Submitting Test Jobs and Examining the Logs


Now, we will submit some test jobs, and follow their progress by examining the different log files.

Simple Test Job

The first job is a simple "hello world" program that will run very quickly. First, change into a directory with the example job:

% cd ~/examples/hello

In order to take advantage of the advanced features of condor, one needs to re-link executables with Condor's libraries. In order to do this, we use condor_compile to re-link object files into a new binary that will work with condor. If you list the files in this directory, you will see hello.c. This is a C source file for a simple "Hello World" executable. In order to link a binary for condor, issue the following command:

% condor_compile gcc hello.c -o hello 

Now you should have an executable that is linked for condor called hello. You can run it outside of condor just to test it:

% ./hello

To save time, we have already setup the submit file. The only interesting thing to know is that we told Condor to start up the job in /tmp, so that all the output files will go there. /tmp is not on a shared file system, but this will still work because of remote system calls, one of the features you gain by using condor_compile.

Now, just submit the job to Condor:

% condor_submit hello.submit

First, look at the user log for this file:

% cat /tmp/hello.log

You will be able to follow the progress of the job by watching this file.

You can watch the state of the Condor pool with condor_status, in particular, the "-run" option:

% condor_status -run

A Job That Will Never Run Because of Bad Requirements

The next job we will look at will be submitted with a faulty Requirements expression.
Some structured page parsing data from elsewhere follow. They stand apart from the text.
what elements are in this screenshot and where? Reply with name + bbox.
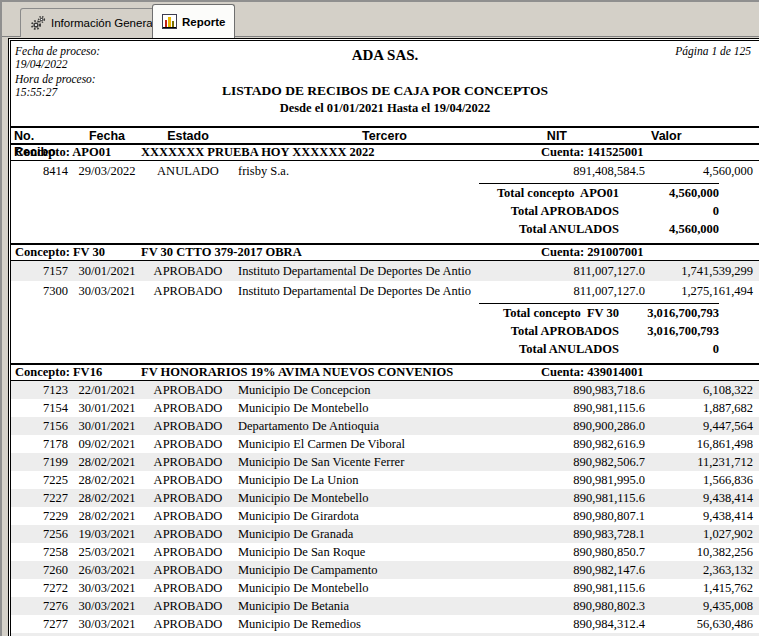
cell-estado: APROBADO — [143, 471, 233, 489]
cell-nit: 890,981,115.6 — [536, 579, 651, 597]
total-value: 3,016,700,793 — [619, 304, 719, 322]
cell-valor: 1,741,539,299 — [651, 261, 759, 281]
total-value: 0 — [619, 340, 719, 358]
tab-label: Reporte — [182, 16, 225, 28]
total-row: Total ANULADOS0 — [11, 340, 759, 358]
receipt-row: 715430/01/2021APROBADOMunicipio De Monte… — [11, 399, 759, 417]
cell-nit: 890,900,286.0 — [536, 417, 651, 435]
receipt-row: 715630/01/2021APROBADODepartamento De An… — [11, 417, 759, 435]
page-number: Página 1 de 125 — [675, 45, 751, 57]
cell-tercero: Municipio De La Union — [233, 471, 536, 489]
cell-valor: 9,438,414 — [651, 489, 759, 507]
cell-valor: 2,363,132 — [651, 561, 759, 579]
cell-tercero: frisby S.a. — [233, 161, 536, 181]
cell-nit: 811,007,127.0 — [536, 261, 651, 281]
total-label: Total concepto FV 30 — [11, 304, 619, 322]
cell-valor: 1,566,836 — [651, 471, 759, 489]
cell-valor: 1,027,902 — [651, 525, 759, 543]
cell-nit: 890,981,115.6 — [536, 489, 651, 507]
receipt-row: 722528/02/2021APROBADOMunicipio De La Un… — [11, 471, 759, 489]
tab-reporte[interactable]: Reporte — [152, 4, 235, 38]
concept-totals: Total concepto FV 303,016,700,793Total A… — [11, 301, 759, 363]
cell-nit: 891,408,584.5 — [536, 161, 651, 181]
cell-valor: 9,435,008 — [651, 597, 759, 615]
cell-tercero: Municipio De Granada — [233, 525, 536, 543]
cell-fecha: 28/02/2021 — [71, 471, 143, 489]
cell-fecha: 30/01/2021 — [71, 417, 143, 435]
total-label: Total APROBADOS — [11, 202, 619, 220]
total-label: Total ANULADOS — [11, 220, 619, 238]
cell-recibo: 8414 — [11, 161, 71, 181]
cell-recibo: 7227 — [11, 489, 71, 507]
bar-chart-icon — [162, 14, 177, 29]
cell-tercero: Municipio De San Roque — [233, 543, 536, 561]
concept-description: FV 30 CTTO 379-2017 OBRA — [141, 245, 302, 260]
cell-fecha: 28/02/2021 — [71, 453, 143, 471]
receipt-row: 717809/02/2021APROBADOMunicipio El Carme… — [11, 435, 759, 453]
cell-tercero: Departamento De Antioquia — [233, 417, 536, 435]
cell-recibo: 7123 — [11, 381, 71, 399]
cell-estado: APROBADO — [143, 261, 233, 281]
cell-nit: 890,980,850.7 — [536, 543, 651, 561]
account-number-label: Cuenta: 291007001 — [541, 245, 643, 260]
cell-recibo: 7276 — [11, 597, 71, 615]
receipt-row: 719928/02/2021APROBADOMunicipio De San V… — [11, 453, 759, 471]
concept-code-label: Concepto: FV 30 — [15, 245, 105, 260]
cell-tercero: Municipio De Montebello — [233, 399, 536, 417]
cell-estado: APROBADO — [143, 561, 233, 579]
total-row: Total concepto APO014,560,000 — [11, 184, 759, 202]
cell-recibo: 7272 — [11, 579, 71, 597]
cell-estado: APROBADO — [143, 489, 233, 507]
concept-header-row: Concepto: APO01XXXXXXX PRUEBA HOY XXXXXX… — [11, 145, 759, 161]
concept-header-row: Concepto: FV 30FV 30 CTTO 379-2017 OBRAC… — [11, 245, 759, 261]
cell-valor: 56,630,486 — [651, 615, 759, 633]
concept-totals: Total concepto APO014,560,000Total APROB… — [11, 181, 759, 243]
cell-recibo: 7300 — [11, 281, 71, 301]
cell-estado: APROBADO — [143, 507, 233, 525]
tab-informacion-general[interactable]: Información General — [20, 8, 165, 37]
cell-valor: 4,560,000 — [651, 161, 759, 181]
cell-recibo: 7256 — [11, 525, 71, 543]
cell-tercero: Municipio De Montebello — [233, 579, 536, 597]
cell-fecha: 29/03/2022 — [71, 161, 143, 181]
cell-fecha: 22/01/2021 — [71, 381, 143, 399]
tab-label: Información General — [51, 17, 155, 29]
total-row: Total APROBADOS3,016,700,793 — [11, 322, 759, 340]
cell-estado: APROBADO — [143, 399, 233, 417]
cell-valor: 1,275,161,494 — [651, 281, 759, 301]
cell-estado: APROBADO — [143, 453, 233, 471]
concept-description: FV HONORARIOS 19% AVIMA NUEVOS CONVENIOS — [141, 365, 453, 380]
total-value: 4,560,000 — [619, 184, 719, 202]
cell-nit: 890,980,807.1 — [536, 507, 651, 525]
total-value: 4,560,000 — [619, 220, 719, 238]
cell-recibo: 7199 — [11, 453, 71, 471]
report-header: Fecha de proceso: 19/04/2022 Hora de pro… — [11, 41, 759, 126]
total-value: 0 — [619, 202, 719, 220]
cell-nit: 890,980,802.3 — [536, 597, 651, 615]
account-number-label: Cuenta: 141525001 — [541, 145, 643, 160]
cell-recibo: 7157 — [11, 261, 71, 281]
cell-fecha: 26/03/2021 — [71, 561, 143, 579]
cell-estado: APROBADO — [143, 281, 233, 301]
cell-tercero: Municipio De Girardota — [233, 507, 536, 525]
concept-section: Concepto: FV 30FV 30 CTTO 379-2017 OBRAC… — [11, 243, 759, 363]
tab-bar: Información General Reporte — [2, 2, 759, 37]
total-row: Total APROBADOS0 — [11, 202, 759, 220]
cell-valor: 16,861,498 — [651, 435, 759, 453]
cell-recibo: 7277 — [11, 615, 71, 633]
cell-nit: 890,981,995.0 — [536, 471, 651, 489]
cell-fecha: 28/02/2021 — [71, 507, 143, 525]
cell-tercero: Municipio De Montebello — [233, 489, 536, 507]
receipt-row: 715730/01/2021APROBADOInstituto Departam… — [11, 261, 759, 281]
total-label: Total concepto APO01 — [11, 184, 619, 202]
cell-estado: APROBADO — [143, 435, 233, 453]
report-date-range: Desde el 01/01/2021 Hasta el 19/04/2022 — [11, 101, 759, 116]
cell-recibo: 7229 — [11, 507, 71, 525]
receipt-row: 727630/03/2021APROBADOMunicipio De Betan… — [11, 597, 759, 615]
cell-recibo: 7260 — [11, 561, 71, 579]
concept-description: XXXXXXX PRUEBA HOY XXXXXX 2022 — [141, 145, 375, 160]
cell-estado: APROBADO — [143, 615, 233, 633]
cell-estado: APROBADO — [143, 381, 233, 399]
cell-tercero: Municipio El Carmen De Viboral — [233, 435, 536, 453]
cell-recibo: 7258 — [11, 543, 71, 561]
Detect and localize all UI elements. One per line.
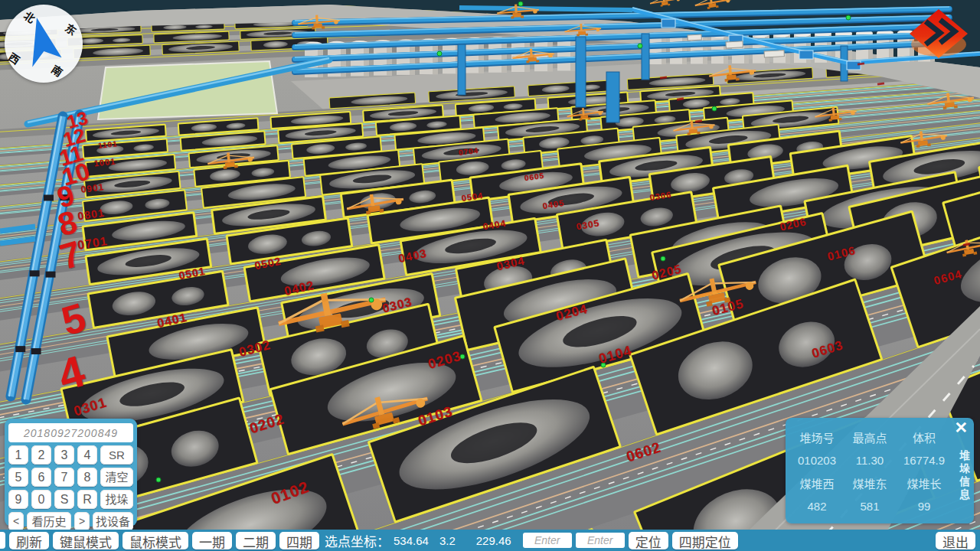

When users try to define their own Requirements, they often get something wrong, and it prevents their jobs from running. First, lets go into the directory with the example:

% cd ~/examples/never

Now, take a look at the submit file:

% cat never.submit

Notice the line for "Requirements":

requirements    = Arch == "intel"

While this is legal syntax, the job will never run. The machines in the pool advertise Arch = "INTEL", not "intel". This is one place in ClassAds is case sensitive: attribute values. If they had said:

requirements    = ARCH == "INTEL"
or
requirements    = arCH == "INTEL"
it would have been fine, since in both cases, the "INTEL" part was all caps.

Let's submit this job to Condor and see what happens:

% condor_submit never.submit

The job will be submitted, but will never run. First, let's look at the condor_schedd's log, "SchedLog". We have already turned on D_FULLDEBUG for the schedd's in the NFS pool, so you can begin to see what's going wrong:

% tail -20 ~/log/SchedLog

Near the end, you should see lines that look something like this:

6/28 16:29 Negotiating for owner: condor@infn-corsi06.corsi.infn.it
6/28 16:29 Sent job 3.0
6/28 16:29 Out of servers - 0 jobs matched, 1 jobs idle

This says that the condor_schedd is negotiating for your job, but the negotiator replied that there were 0 machines that matched the requirements.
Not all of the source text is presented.